Untitled

(*
**** Hacheme ****
*)

(*p
\documentclass[a4paper]{report}
\usepackage{amsmath,amssymb,amsthm}
\usepackage{ocamlweb}
\usepackage{makedix,glossaries,epigraph}
\usepackage{filecontents}
\usepackage{simpletrs,formal-grammar}
\usepackage{expl3}
\usepackage[backend=biber,style=authoryear]{biblatex}

\addbibresource{references.bib}
\includeonly{hacheme-command-definitions}
\includeonly{hacheme-glossary-definitions}
\includeonly{hacheme-index-definitions}
\makeindex
\makeglossaries

\begin{document}

The booklet before you presents the source code for \hacheme, an implementation of the \hachemestd, in a literate manner. This is not a textbook, nor is it a tutorial or a work of academia. This is merely a \litprogram. This also allows us to use \formeth{}s to, albeit partially, \verif\ this program --- and furthermore, delve into the history of \scheme\ and \lisp.


\section*{Map to the program}\label{sec:prog_map}


\section{A brief history of \lisp}\label{sec:lisp_hist}

\epigraph{"Ut therefore seems to be desirable to attempt to construct an artificial language which a computer can be programmed to use on problems and self~-reference. It should correspond to English in the sense that short English statements about the given subject matter should have short correspondents in the language and so should short arguments or consjectural arguments."}{J. McCarthy}

In the mid-1950s, \jmccarthy, an assisstant professor at \dartmouth, was presented the language \ipl; to which he showed no excitement due to its low level and rough shape\parencite{stoyan1984early}. In a surviving archival note, he prescribes \textit{the problem of programming a computer} into two bullet-points; the first being that "there does not exist an adequate language for human beings to describes procedures to each other", in a language which he felt like must have been \textit{explicit, univeral and concise} -- and the second issue he found was that computers at the time needed extra "engineering consideration" to be able t ounderstand such language\parencite{stoyan1984early}.

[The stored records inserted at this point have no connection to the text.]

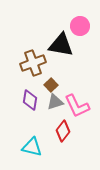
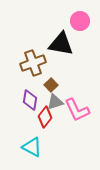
pink circle: moved 5 px up
black triangle: moved 1 px up
pink L-shape: moved 4 px down
red diamond: moved 18 px left, 14 px up
cyan triangle: rotated 15 degrees clockwise
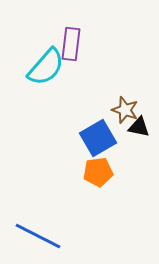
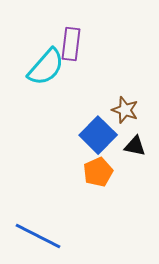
black triangle: moved 4 px left, 19 px down
blue square: moved 3 px up; rotated 15 degrees counterclockwise
orange pentagon: rotated 16 degrees counterclockwise
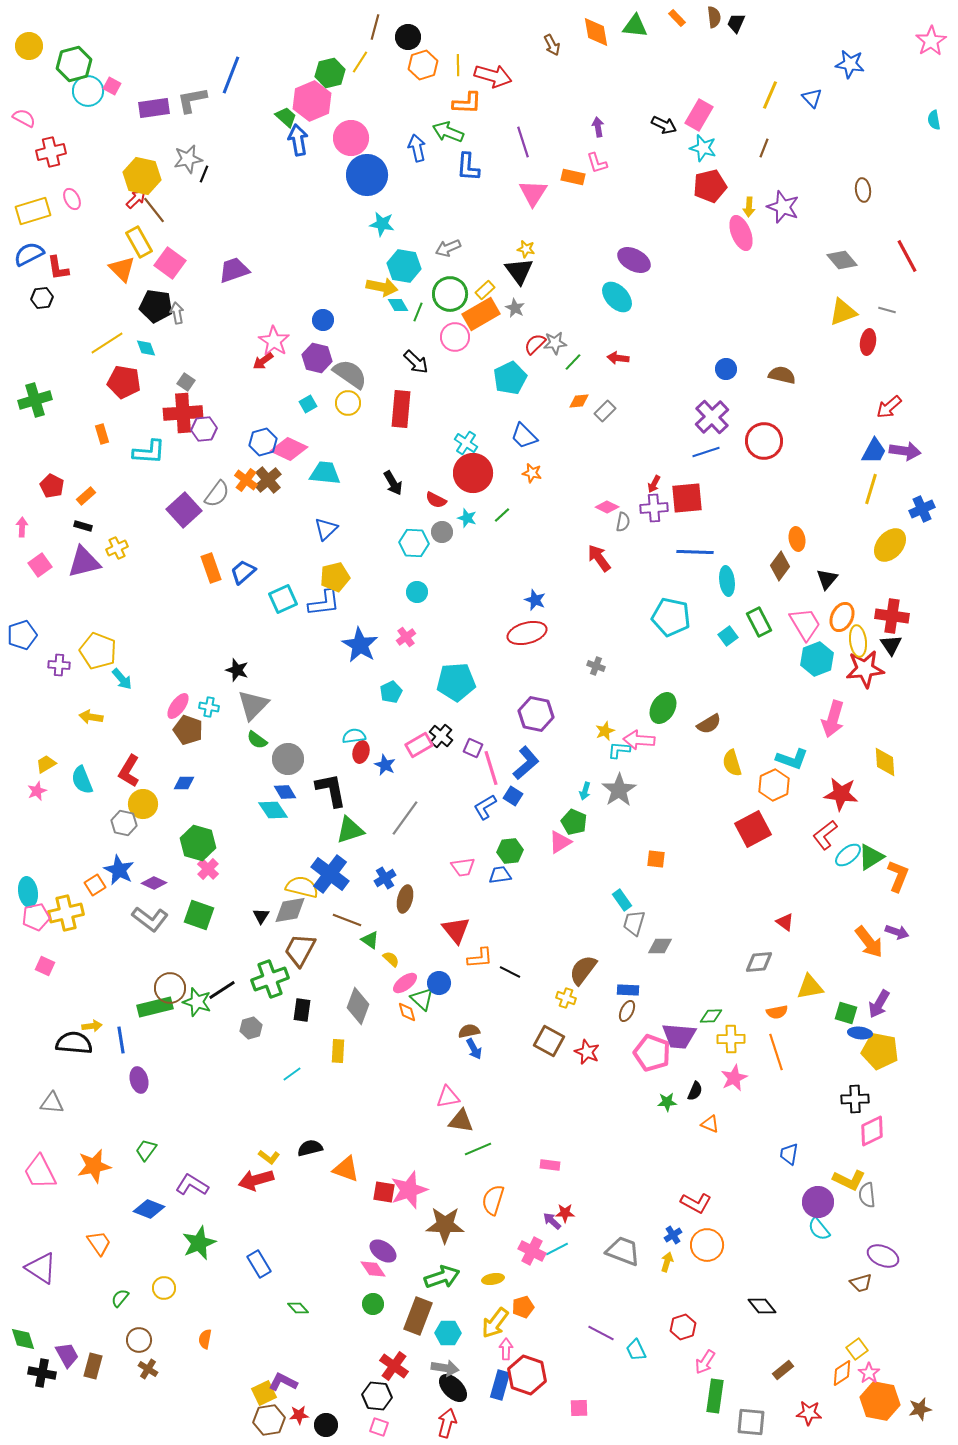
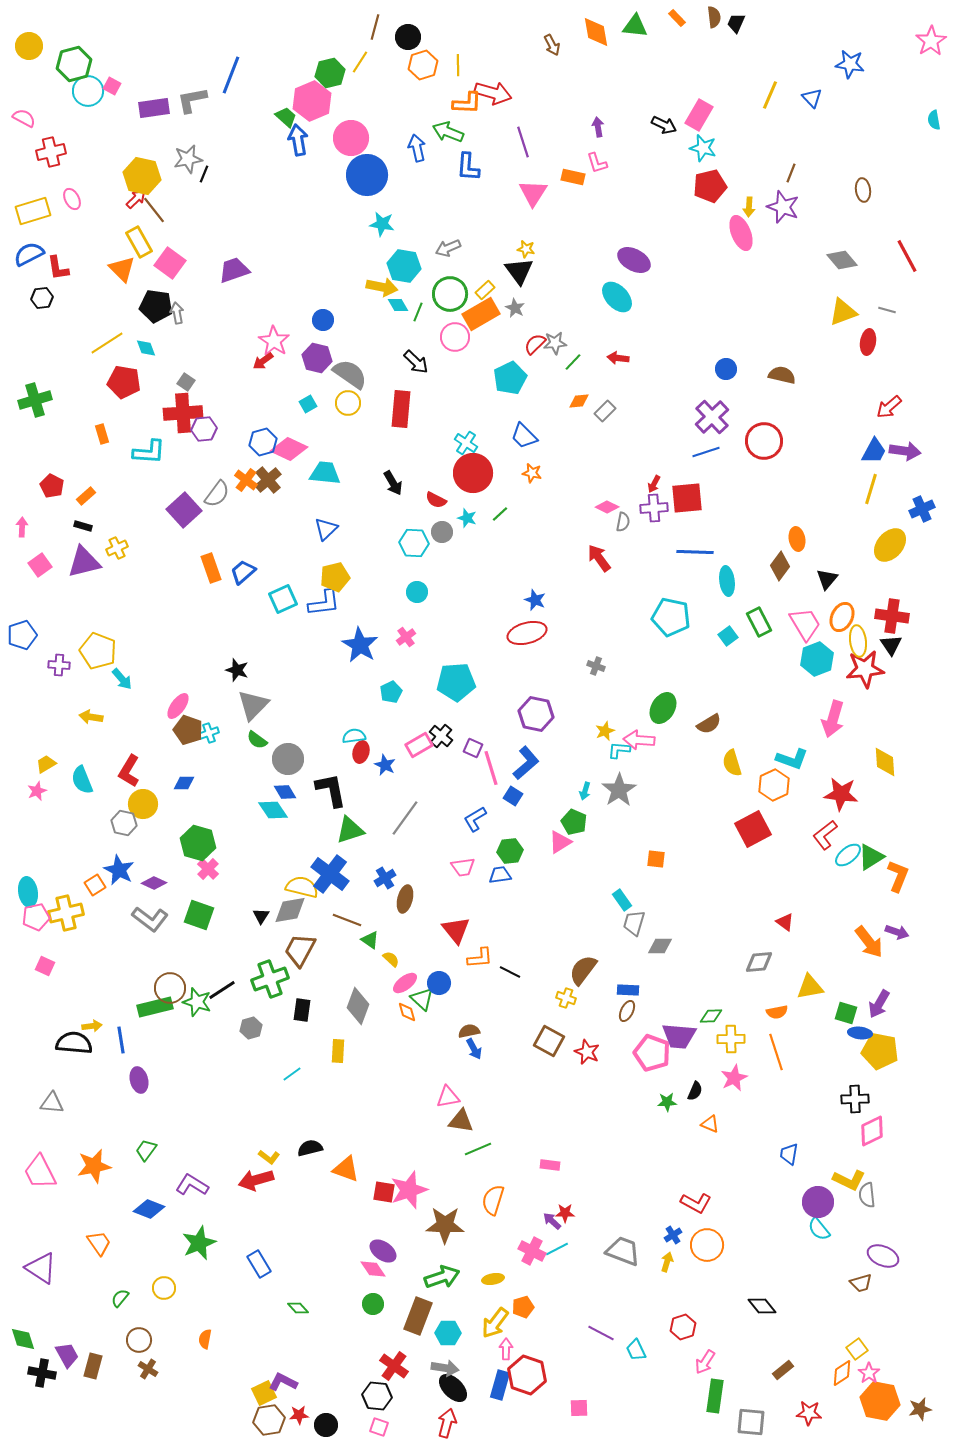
red arrow at (493, 76): moved 17 px down
brown line at (764, 148): moved 27 px right, 25 px down
green line at (502, 515): moved 2 px left, 1 px up
cyan cross at (209, 707): moved 26 px down; rotated 30 degrees counterclockwise
blue L-shape at (485, 807): moved 10 px left, 12 px down
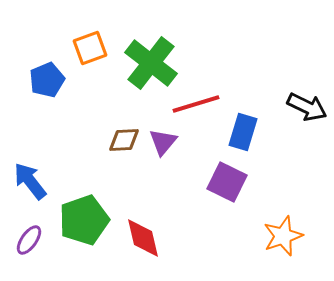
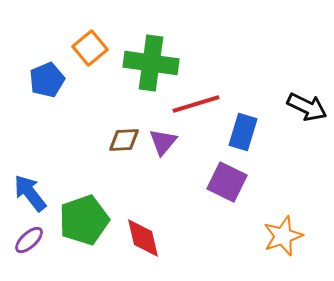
orange square: rotated 20 degrees counterclockwise
green cross: rotated 30 degrees counterclockwise
blue arrow: moved 12 px down
purple ellipse: rotated 12 degrees clockwise
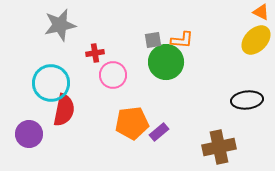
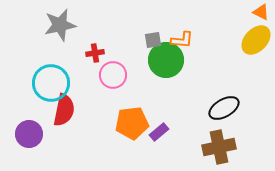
green circle: moved 2 px up
black ellipse: moved 23 px left, 8 px down; rotated 24 degrees counterclockwise
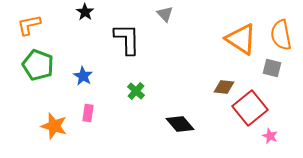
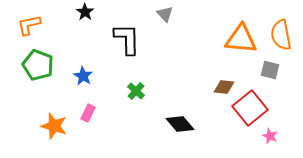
orange triangle: rotated 28 degrees counterclockwise
gray square: moved 2 px left, 2 px down
pink rectangle: rotated 18 degrees clockwise
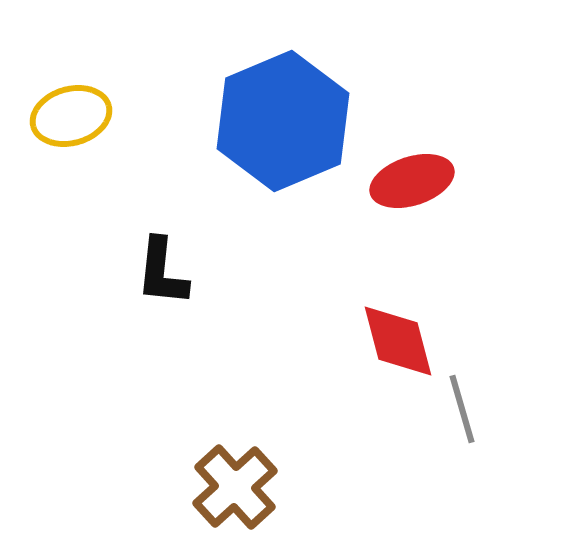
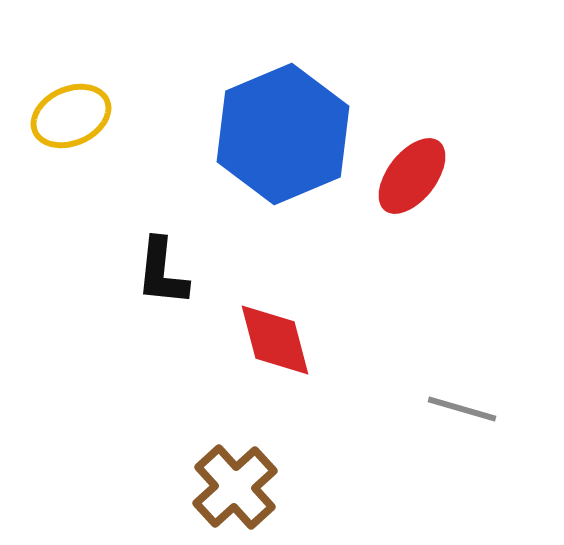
yellow ellipse: rotated 8 degrees counterclockwise
blue hexagon: moved 13 px down
red ellipse: moved 5 px up; rotated 34 degrees counterclockwise
red diamond: moved 123 px left, 1 px up
gray line: rotated 58 degrees counterclockwise
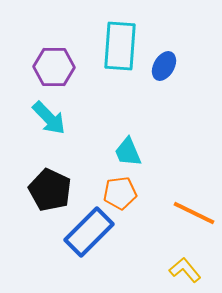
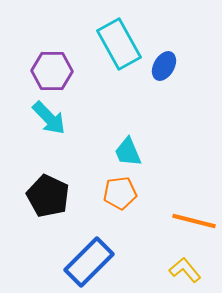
cyan rectangle: moved 1 px left, 2 px up; rotated 33 degrees counterclockwise
purple hexagon: moved 2 px left, 4 px down
black pentagon: moved 2 px left, 6 px down
orange line: moved 8 px down; rotated 12 degrees counterclockwise
blue rectangle: moved 30 px down
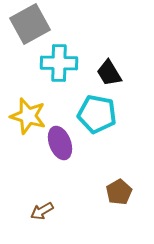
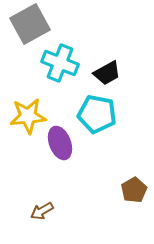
cyan cross: moved 1 px right; rotated 21 degrees clockwise
black trapezoid: moved 2 px left; rotated 88 degrees counterclockwise
yellow star: rotated 21 degrees counterclockwise
brown pentagon: moved 15 px right, 2 px up
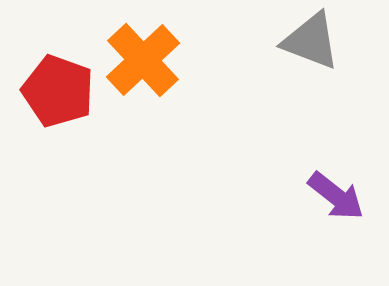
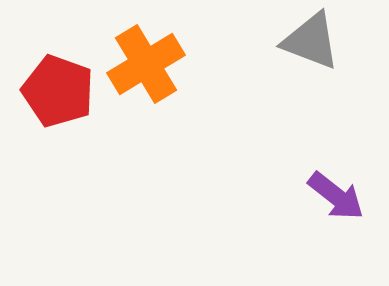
orange cross: moved 3 px right, 4 px down; rotated 12 degrees clockwise
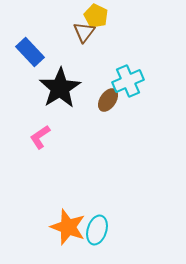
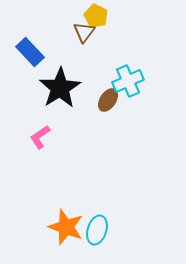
orange star: moved 2 px left
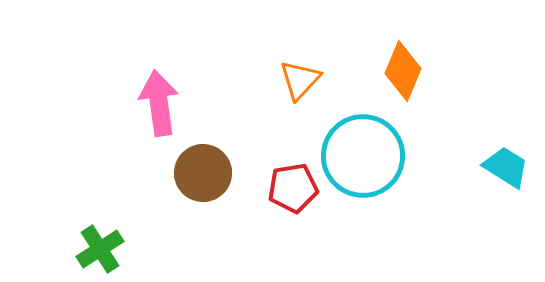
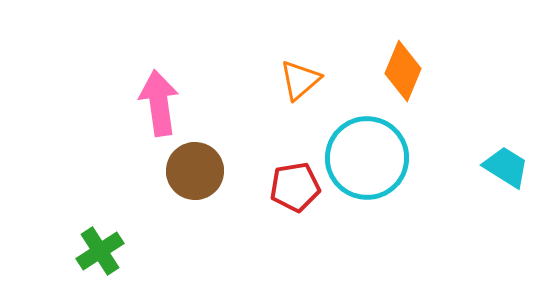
orange triangle: rotated 6 degrees clockwise
cyan circle: moved 4 px right, 2 px down
brown circle: moved 8 px left, 2 px up
red pentagon: moved 2 px right, 1 px up
green cross: moved 2 px down
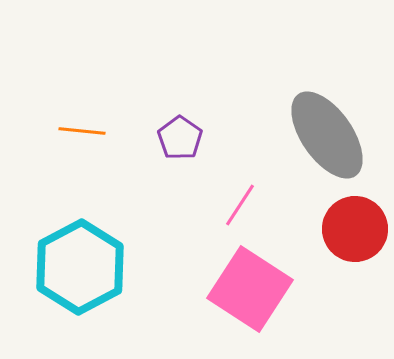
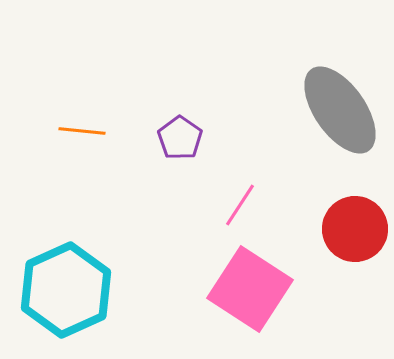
gray ellipse: moved 13 px right, 25 px up
cyan hexagon: moved 14 px left, 23 px down; rotated 4 degrees clockwise
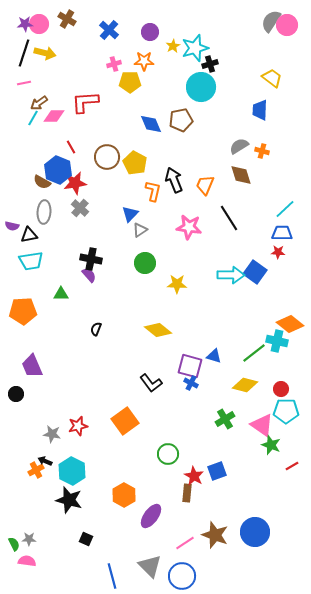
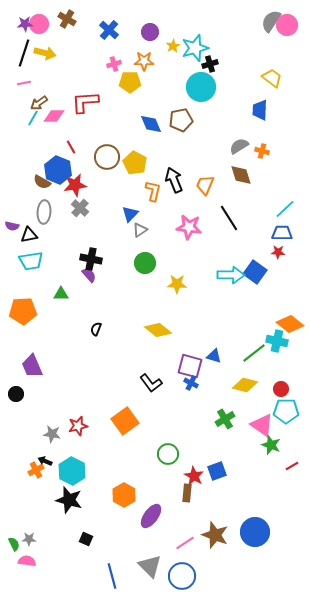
red star at (75, 183): moved 2 px down
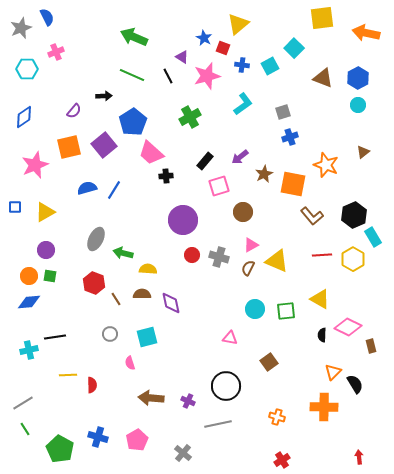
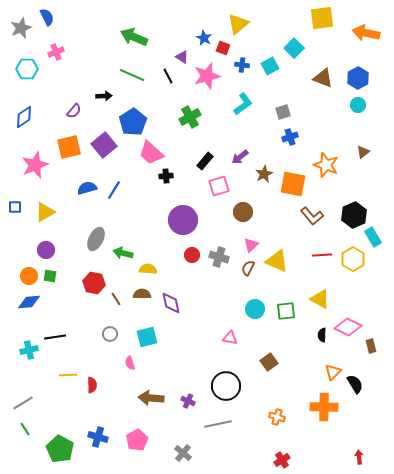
pink triangle at (251, 245): rotated 14 degrees counterclockwise
red hexagon at (94, 283): rotated 10 degrees counterclockwise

In his visit to \ibm, he was impressed by the success at engineering of the \fortran\ language by a team led by \jbackus. During September and October of that year, \jmccarthy\ worte some memos about the new language he was brewing in his mind\parencite{stoyan1979lisp}. McCarthy claimed he "did not understand Church's paper" so \lambdacalc\ did not play much of a role in early construction of \lisp\footnote{However, as we see later, \lambdacal\ plays a huge role in evolution of \scheme}.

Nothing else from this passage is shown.